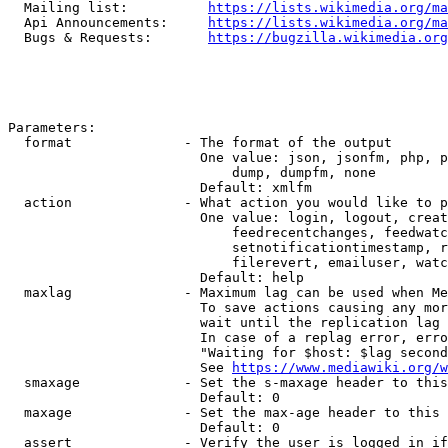
  Mailing list:          
https://lists.wikimedia.org/ma
  Api Announcements:     
https://lists.wikimedia.org/ma
  Bugs & Requests:       
https://bugzilla.wikimedia.org
Parameters:

  format              - The format of the output

                        One value: json, jsonfm, php, p
                            dump, dumpfm, none

                        Default: xmlfm

  action              - What action you would like to p
                        One value: login, logout, creat
                            feedrecentchanges, feedwatc
                            setnotificationtimestamp, r
                            filerevert, emailuser, watc
                        Default: help

  maxlag              - Maximum lag can be used when Me
                        To save actions causing any mor
                        wait until the replication lag 
                        In case of a replag error, erro
                        "Waiting for $host: $lag second
                        See 
https://www.mediawiki.org/w
  smaxage             - Set the s-maxage header to this
                        Default: 0

  maxage              - Set the max-age header to this 
                        Default: 0

  assert              - Verify the user is logged in if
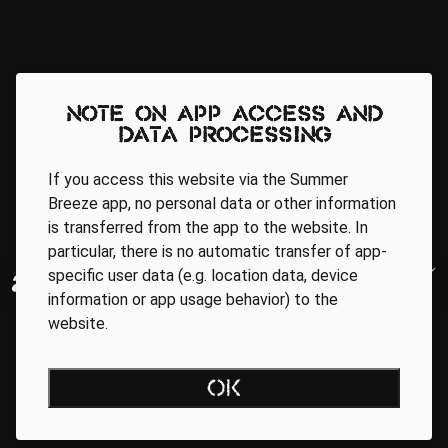
Note on app access and
data processing
If you access this website via the Summer
Breeze app, no personal data or other information
is transferred from the app to the website. In
particular, there is no automatic transfer of app-
specific user data (e.g. location data, device
information or app usage behavior) to the
website.
OK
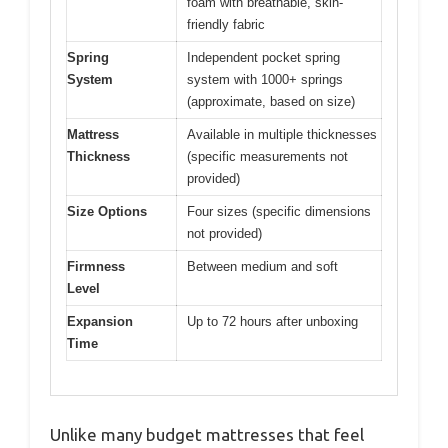
foam with breathable, skin-
friendly fabric
Spring
Independent pocket spring
System
system with 1000+ springs
(approximate, based on size)
Mattress
Available in multiple thicknesses
Thickness
(specific measurements not
provided)
Size Options
Four sizes (specific dimensions
not provided)
Firmness
Between medium and soft
Level
Expansion
Up to 72 hours after unboxing
Time
Unlike many budget mattresses that feel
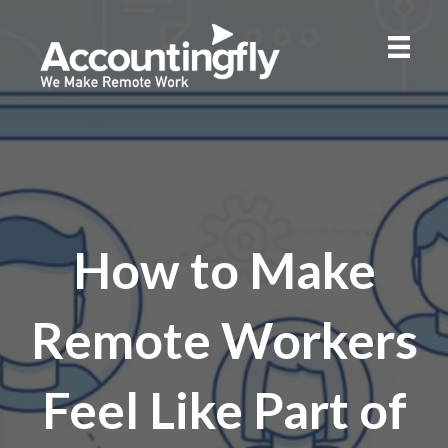
How to Make
Remote Workers
Feel Like Part of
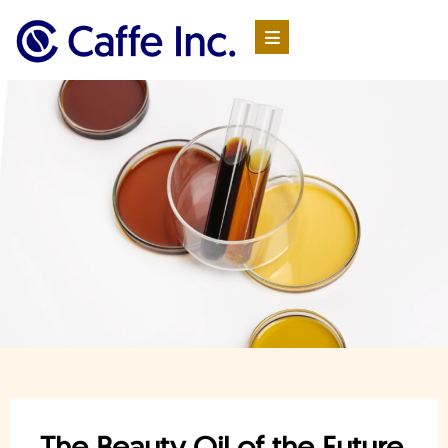
The Beauty Oil of the Future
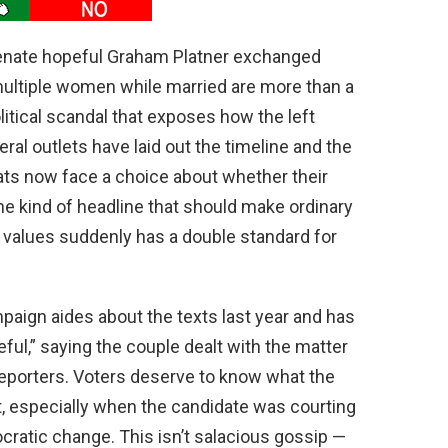
Senate hopeful Graham Platner exchanged
multiple women while married are more than a
litical scandal that exposes how the left
ral outlets have laid out the timeline and the
s now face a choice about whether their
s the kind of headline that should make ordinary
 values suddenly has a double standard for
paign aides about the texts last year and has
ful,” saying the couple dealt with the matter
reporters. Voters deserve to know what the
 especially when the candidate was courting
cratic change. This isn’t salacious gossip —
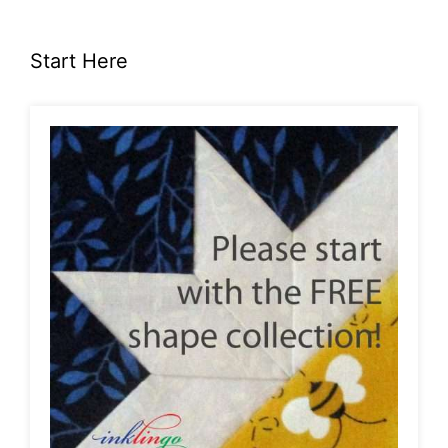
Start Here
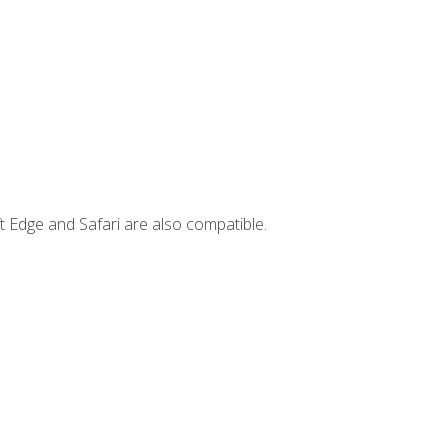
t Edge and Safari are also compatible.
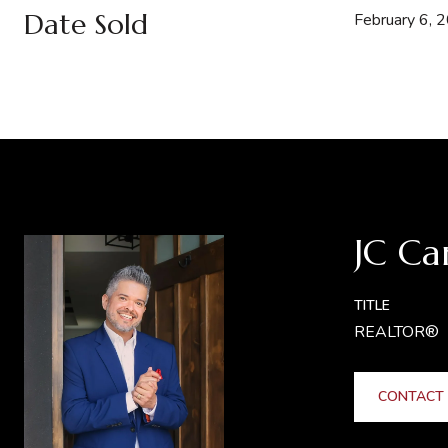
Date Sold
February 6, 
JC Ca
TITLE
REALTOR®
CONTACT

→ **Work to be completed**
Using the listing above, list every line in which the string "data" occurs.

→ **Result of the exercise**
data processing
Breeze app, no personal data or other information
specific user data (e.g. location data, device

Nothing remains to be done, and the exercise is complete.